5 Sensitive Ways to Nurture Your Child's Health

 Jill Castle

AS A MOM OF FOUR KIDS, I know the demands of feeding a family. Preparing meals and snacks, and getting kids around the table is just part of the job. Navigating different eating personalities, nurturing a healthy attitude toward food and encouraging a positive body image are equally important.

I’ve learned that nourishing and nurturing children is a delicate balancing act. It requires a strategic plan for food and feeding, served up with a side of sensitivity.

Yet, in my work, I’ve seen strategies that fail to nurture the child – strategies that are harmful to eating habits, self-esteem and body image. Parents may get wrapped up with getting their kids to eat or exercise, and in the process, incur outcomes they weren’t looking for, such as overeating, pickier eating or a lack of interest in physical activity. If your goal is to nurture your child’s overall health and well-being, be sure to use sensitivity with your strategies. Here are some ways you can do that:

Give them unconditional love instead of shaming or blaming them.

Our most important job as a parent is to love our kids no matter what. Commenting on your child’s weight and how well they're eating (or how much), comparing them to other children, and making unkind negative references to others' weight can create a sense of unworthiness in children and may harm their self-esteem. Children with low self-esteem are at higher risk for eating disorders, among other issues.

All kids need to know they have a safe place to land, a shoulder to cry on and someone who has their back – regardless of their body weight, shape or size, or how well they eat.

Take a whole family approach versus singling out a child.

A child should never be singled out from the rest of the family. For example, a heavy child shouldn’t have "special foods," follow a diet that differs from what the rest of the family eats or follow an exercise regime that nobody else embraces. Every family should have an approach to eating and living well that works for the whole gang.

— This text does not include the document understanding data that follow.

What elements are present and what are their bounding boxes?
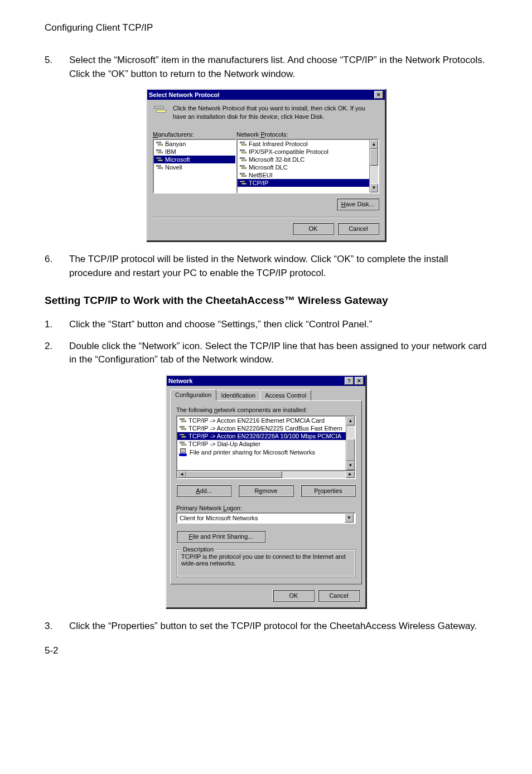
select-network-protocol-dialog: Select Network Protocol ✕ Click the Netw…	[146, 89, 386, 241]
list-item[interactable]: Fast Infrared Protocol	[238, 140, 369, 148]
vertical-scrollbar[interactable]: ▲ ▼	[369, 140, 378, 192]
tab-access-control[interactable]: Access Control	[260, 390, 311, 401]
scroll-thumb[interactable]	[186, 471, 282, 478]
dialog-title: Select Network Protocol	[149, 91, 220, 98]
step-text: Click the “Properties” button to set the…	[69, 620, 487, 633]
page-header: Configuring Client TCP/IP	[45, 22, 487, 33]
list-item[interactable]: Microsoft 32-bit DLC	[238, 156, 369, 163]
step-number: 3.	[45, 620, 69, 633]
step-number: 5.	[45, 54, 69, 81]
list-item[interactable]: TCP/IP -> Accton EN2220/EN2225 CardBus F…	[177, 424, 346, 432]
protocol-icon	[239, 141, 247, 147]
list-item[interactable]: Microsoft	[154, 156, 235, 163]
protocol-icon	[156, 141, 163, 147]
network-dialog: Network ? ✕ Configuration Identification…	[166, 375, 366, 608]
list-item[interactable]: Banyan	[154, 140, 235, 148]
manufacturers-listbox[interactable]: Banyan IBM Microsoft Novell	[153, 139, 236, 194]
scroll-down-icon[interactable]: ▼	[346, 461, 355, 470]
list-item[interactable]: TCP/IP -> Dial-Up Adapter	[177, 440, 346, 448]
help-icon[interactable]: ?	[345, 377, 354, 385]
add-button[interactable]: Add...	[176, 485, 231, 497]
scroll-thumb[interactable]	[370, 149, 378, 166]
scroll-up-icon[interactable]: ▲	[370, 140, 378, 149]
step-text: Double click the “Network” icon. Select …	[69, 340, 487, 367]
dropdown-value: Client for Microsoft Networks	[178, 515, 345, 521]
protocol-icon	[239, 172, 247, 178]
protocol-icon	[239, 165, 247, 170]
description-group: Description TCP/IP is the protocol you u…	[176, 549, 356, 577]
tabs: Configuration Identification Access Cont…	[167, 386, 365, 401]
tab-identification[interactable]: Identification	[216, 390, 260, 401]
scroll-up-icon[interactable]: ▲	[346, 417, 355, 425]
scroll-thumb[interactable]	[346, 439, 355, 461]
close-icon[interactable]: ✕	[374, 91, 383, 99]
scroll-right-icon[interactable]: ►	[346, 471, 355, 478]
step-1: 1. Click the “Start” button and choose “…	[45, 318, 487, 332]
share-icon	[179, 448, 188, 456]
list-item[interactable]: TCP/IP -> Accton EN2328/2228A 10/100 Mbp…	[177, 432, 346, 440]
protocols-label: Network Protocols:	[236, 131, 379, 138]
protocol-icon	[153, 104, 167, 115]
dialog-title: Network	[168, 378, 192, 384]
protocol-icon	[179, 425, 187, 431]
properties-button[interactable]: Properties	[301, 485, 356, 497]
step-number: 1.	[45, 318, 69, 332]
protocol-icon	[156, 157, 163, 162]
protocol-icon	[156, 149, 163, 154]
vertical-scrollbar[interactable]: ▲ ▼	[346, 417, 355, 470]
horizontal-scrollbar[interactable]: ◄ ►	[176, 470, 356, 479]
cancel-button[interactable]: Cancel	[318, 589, 360, 602]
manufacturers-label: Manufacturers:	[153, 131, 236, 138]
step-number: 6.	[45, 253, 69, 280]
scroll-left-icon[interactable]: ◄	[177, 471, 186, 478]
tab-configuration[interactable]: Configuration	[170, 389, 216, 401]
protocol-icon	[239, 149, 247, 154]
step-text: Select the “Microsoft” item in the manuf…	[69, 54, 487, 81]
protocol-icon	[156, 165, 163, 170]
group-title: Description	[181, 546, 215, 553]
list-item[interactable]: TCP/IP	[238, 179, 369, 187]
page-number: 5-2	[45, 645, 487, 656]
protocol-icon	[179, 418, 187, 423]
chevron-down-icon[interactable]: ▼	[345, 514, 354, 523]
primary-logon-dropdown[interactable]: Client for Microsoft Networks ▼	[176, 512, 356, 524]
protocol-icon	[239, 157, 247, 162]
step-5: 5. Select the “Microsoft” item in the ma…	[45, 54, 487, 81]
list-item[interactable]: Microsoft DLC	[238, 163, 369, 171]
protocols-listbox[interactable]: Fast Infrared Protocol IPX/SPX-compatibl…	[236, 139, 379, 194]
cancel-button[interactable]: Cancel	[337, 222, 379, 235]
step-3: 3. Click the “Properties” button to set …	[45, 620, 487, 633]
step-2: 2. Double click the “Network” icon. Sele…	[45, 340, 487, 367]
list-item[interactable]: Novell	[154, 163, 235, 171]
close-icon[interactable]: ✕	[355, 377, 364, 385]
protocol-icon	[239, 180, 247, 186]
step-text: The TCP/IP protocol will be listed in th…	[69, 253, 487, 280]
step-6: 6. The TCP/IP protocol will be listed in…	[45, 253, 487, 280]
step-text: Click the “Start” button and choose “Set…	[69, 318, 487, 332]
scroll-down-icon[interactable]: ▼	[370, 183, 378, 192]
file-print-sharing-button[interactable]: File and Print Sharing...	[176, 530, 265, 543]
step-number: 2.	[45, 340, 69, 367]
remove-button[interactable]: Remove	[238, 485, 293, 497]
have-disk-button[interactable]: Have Disk...	[336, 198, 379, 210]
divider	[153, 217, 379, 218]
components-label: The following network components are ins…	[176, 407, 356, 413]
components-listbox[interactable]: TCP/IP -> Accton EN2216 Ethernet PCMCIA …	[176, 415, 356, 471]
primary-logon-label: Primary Network Logon:	[176, 505, 356, 511]
list-item[interactable]: NetBEUI	[238, 171, 369, 179]
description-text: TCP/IP is the protocol you use to connec…	[181, 553, 351, 567]
list-item[interactable]: IBM	[154, 148, 235, 156]
dialog-intro-text: Click the Network Protocol that you want…	[173, 104, 379, 121]
ok-button[interactable]: OK	[273, 589, 315, 602]
list-item[interactable]: IPX/SPX-compatible Protocol	[238, 148, 369, 156]
dialog-titlebar: Network ? ✕	[167, 376, 365, 386]
list-item[interactable]: TCP/IP -> Accton EN2216 Ethernet PCMCIA …	[177, 417, 346, 424]
section-heading: Setting TCP/IP to Work with the CheetahA…	[45, 293, 487, 308]
list-item[interactable]: File and printer sharing for Microsoft N…	[177, 448, 346, 457]
protocol-icon	[179, 433, 187, 439]
protocol-icon	[179, 441, 187, 447]
dialog-titlebar: Select Network Protocol ✕	[147, 90, 385, 100]
ok-button[interactable]: OK	[292, 222, 334, 235]
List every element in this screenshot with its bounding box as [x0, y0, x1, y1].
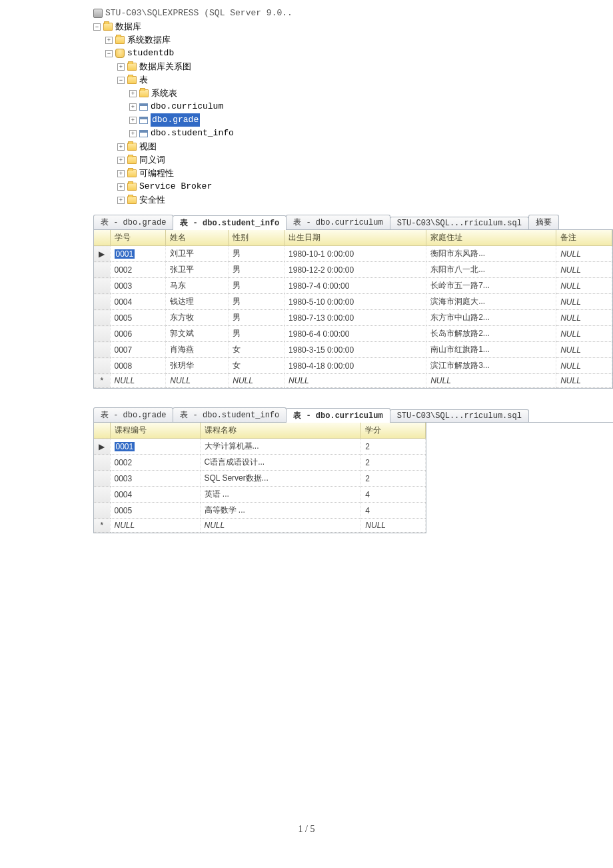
col-name[interactable]: 姓名: [166, 230, 229, 246]
tree-node-programmability[interactable]: + 可编程性: [93, 167, 613, 180]
table-row[interactable]: 0008张玥华女1980-4-18 0:00:00滨江市解放路3...NULL: [94, 358, 612, 374]
tree-node-studentdb[interactable]: − studentdb: [93, 47, 613, 60]
tab-curriculum[interactable]: 表 - dbo.curriculum: [286, 215, 390, 229]
cell[interactable]: 2: [361, 439, 426, 455]
table-row[interactable]: *NULLNULLNULLNULLNULLNULL: [94, 374, 612, 388]
cell[interactable]: 滨海市洞庭大...: [426, 294, 556, 310]
cell[interactable]: NULL: [285, 374, 426, 388]
expander-plus-icon[interactable]: +: [117, 170, 125, 177]
cell[interactable]: 滨江市解放路3...: [426, 358, 556, 374]
table-row[interactable]: 0004英语 ...4: [94, 487, 426, 503]
tab-student-info-2[interactable]: 表 - dbo.student_info: [173, 407, 287, 422]
tab-summary[interactable]: 摘要: [528, 215, 559, 229]
tab-curriculum-2[interactable]: 表 - dbo.curriculum: [286, 408, 390, 423]
tree-node-table-student-info[interactable]: + dbo.student_info: [93, 127, 613, 140]
cell[interactable]: 长岛市解放路2...: [426, 326, 556, 342]
cell[interactable]: 1980-6-4 0:00:00: [285, 326, 426, 342]
row-marker[interactable]: [94, 503, 110, 519]
row-marker[interactable]: [94, 471, 110, 487]
expander-plus-icon[interactable]: +: [105, 37, 113, 44]
table-row[interactable]: 0003SQL Server数据...2: [94, 471, 426, 487]
table-row[interactable]: 0007肖海燕女1980-3-15 0:00:00南山市红旗路1...NULL: [94, 342, 612, 358]
cell[interactable]: 钱达理: [166, 294, 229, 310]
cell[interactable]: 2: [361, 455, 426, 471]
cell[interactable]: 东方牧: [166, 310, 229, 326]
tree-node-system-tables[interactable]: + 系统表: [93, 87, 613, 100]
cell[interactable]: NULL: [556, 326, 612, 342]
tree-node-service-broker[interactable]: + Service Broker: [93, 180, 613, 193]
cell[interactable]: NULL: [556, 278, 612, 294]
expander-minus-icon[interactable]: −: [117, 77, 125, 84]
cell[interactable]: NULL: [556, 342, 612, 358]
cell[interactable]: 肖海燕: [166, 342, 229, 358]
tab-student-info[interactable]: 表 - dbo.student_info: [173, 215, 287, 230]
row-marker[interactable]: [94, 278, 110, 294]
cell[interactable]: 女: [229, 342, 285, 358]
cell[interactable]: C语言成语设计...: [200, 455, 361, 471]
cell[interactable]: 男: [229, 310, 285, 326]
cell[interactable]: 2: [361, 471, 426, 487]
cell[interactable]: 张卫平: [166, 262, 229, 278]
expander-plus-icon[interactable]: +: [129, 117, 137, 124]
cell[interactable]: NULL: [556, 246, 612, 262]
cell[interactable]: 马东: [166, 278, 229, 294]
row-marker[interactable]: ▶: [94, 246, 110, 262]
cell[interactable]: 0002: [110, 455, 200, 471]
expander-minus-icon[interactable]: −: [93, 23, 101, 31]
cell[interactable]: 0003: [110, 471, 200, 487]
cell[interactable]: 4: [361, 487, 426, 503]
col-credit[interactable]: 学分: [361, 423, 426, 439]
cell[interactable]: 南山市红旗路1...: [426, 342, 556, 358]
expander-plus-icon[interactable]: +: [117, 183, 125, 191]
tree-node-views[interactable]: + 视图: [93, 140, 613, 153]
col-course-name[interactable]: 课程名称: [200, 423, 361, 439]
table-row[interactable]: ▶0001刘卫平男1980-10-1 0:00:00衡阳市东风路...NULL: [94, 246, 612, 262]
cell[interactable]: NULL: [426, 374, 556, 388]
table-row[interactable]: 0006郭文斌男1980-6-4 0:00:00长岛市解放路2...NULL: [94, 326, 612, 342]
row-marker[interactable]: [94, 262, 110, 278]
cell[interactable]: 男: [229, 246, 285, 262]
tab-sql-file-2[interactable]: STU-C03\SQL...rriculum.sql: [390, 409, 529, 422]
cell[interactable]: 郭文斌: [166, 326, 229, 342]
row-marker[interactable]: [94, 310, 110, 326]
cell[interactable]: 1980-4-18 0:00:00: [285, 358, 426, 374]
cell[interactable]: NULL: [556, 358, 612, 374]
cell[interactable]: 男: [229, 262, 285, 278]
cell[interactable]: NULL: [166, 374, 229, 388]
cell[interactable]: 东方市中山路2...: [426, 310, 556, 326]
cell[interactable]: 男: [229, 294, 285, 310]
tab-grade-2[interactable]: 表 - dbo.grade: [93, 407, 173, 422]
tree-node-server[interactable]: STU-C03\SQLEXPRESS (SQL Server 9.0..: [93, 7, 613, 20]
cell[interactable]: 1980-7-4 0:00:00: [285, 278, 426, 294]
expander-minus-icon[interactable]: −: [105, 50, 113, 57]
cell[interactable]: 1980-5-10 0:00:00: [285, 294, 426, 310]
table-row[interactable]: ▶0001大学计算机基...2: [94, 439, 426, 455]
col-birthdate[interactable]: 出生日期: [285, 230, 426, 246]
tree-node-tables[interactable]: − 表: [93, 73, 613, 87]
table-row[interactable]: 0003马东男1980-7-4 0:00:00长岭市五一路7...NULL: [94, 278, 612, 294]
row-marker[interactable]: *: [94, 519, 110, 533]
row-marker[interactable]: [94, 455, 110, 471]
cell[interactable]: NULL: [229, 374, 285, 388]
cell[interactable]: 0007: [110, 342, 166, 358]
row-marker[interactable]: ▶: [94, 439, 110, 455]
expander-plus-icon[interactable]: +: [117, 143, 125, 151]
tree-node-security[interactable]: + 安全性: [93, 193, 613, 207]
expander-plus-icon[interactable]: +: [117, 63, 125, 71]
cell[interactable]: 东阳市八一北...: [426, 262, 556, 278]
cell[interactable]: 0002: [110, 262, 166, 278]
cell[interactable]: 0005: [110, 310, 166, 326]
cell[interactable]: SQL Server数据...: [200, 471, 361, 487]
cell[interactable]: 4: [361, 503, 426, 519]
cell[interactable]: NULL: [556, 374, 612, 388]
cell[interactable]: 英语 ...: [200, 487, 361, 503]
expander-plus-icon[interactable]: +: [129, 103, 137, 111]
cell[interactable]: 男: [229, 278, 285, 294]
tree-node-table-curriculum[interactable]: + dbo.curriculum: [93, 100, 613, 113]
row-marker[interactable]: [94, 358, 110, 374]
tree-node-synonyms[interactable]: + 同义词: [93, 153, 613, 167]
cell[interactable]: 1980-3-15 0:00:00: [285, 342, 426, 358]
expander-plus-icon[interactable]: +: [129, 130, 137, 137]
cell[interactable]: 0005: [110, 503, 200, 519]
row-marker[interactable]: *: [94, 374, 110, 388]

Strike a healthy balance instead of holding fast to "food rules."

Ideally, all food groups are represented in a child’s diet. No need to cut out bread or pasta, or overemphasize veggies. It’s all about balancing a variety of foods from wholesome, nutritious sources.

Yet, rigid rules around food increase as our food supply gets more complicated. This food is good, that food is bad. These labels may confuse children because the concept is too abstract, cognitively. They may think,"If chocolate ice cream tastes so good, how can it be bad? "

Raising healthy kids not only means selecting a balanced, healthy diet for them. It also means giving them the tools to navigate our complex food world. While avoiding particular foods or food groups might work for adults, it can set up a negative relationship with food in children, resulting in undesirable eating behaviors such as sneaking certain foods and overeating. Families do well to find a healthy way to balance all foods, including a place in the diet for sweets and treats.

Promote scheduled meals versus erratic meals and snacks.

Having meals and snacks at regular times may help kids better regulate their appetite and eating, while also building healthy eating habits. Alternatively, erratic schedules for mealtime and free-for-all snacks may encourage children to be overly hungry, seek extra food and make poor food choices.

Encourage fun physical activity versus mandatory exercise.

Exercise should be part of everyone's day-to-day routine, no matter how big, how small or how old the person. Give kids lots of activity ideas, let them choose what to do (within reason) and support participation. Just getting outside to play every day is a healthy habit any child can adopt.

Don't force your child to be on a sports team, hop on the treadmill or count steps. This “forced march” may squelch your child’s enjoyment of exercise and work against healthy movement down the road.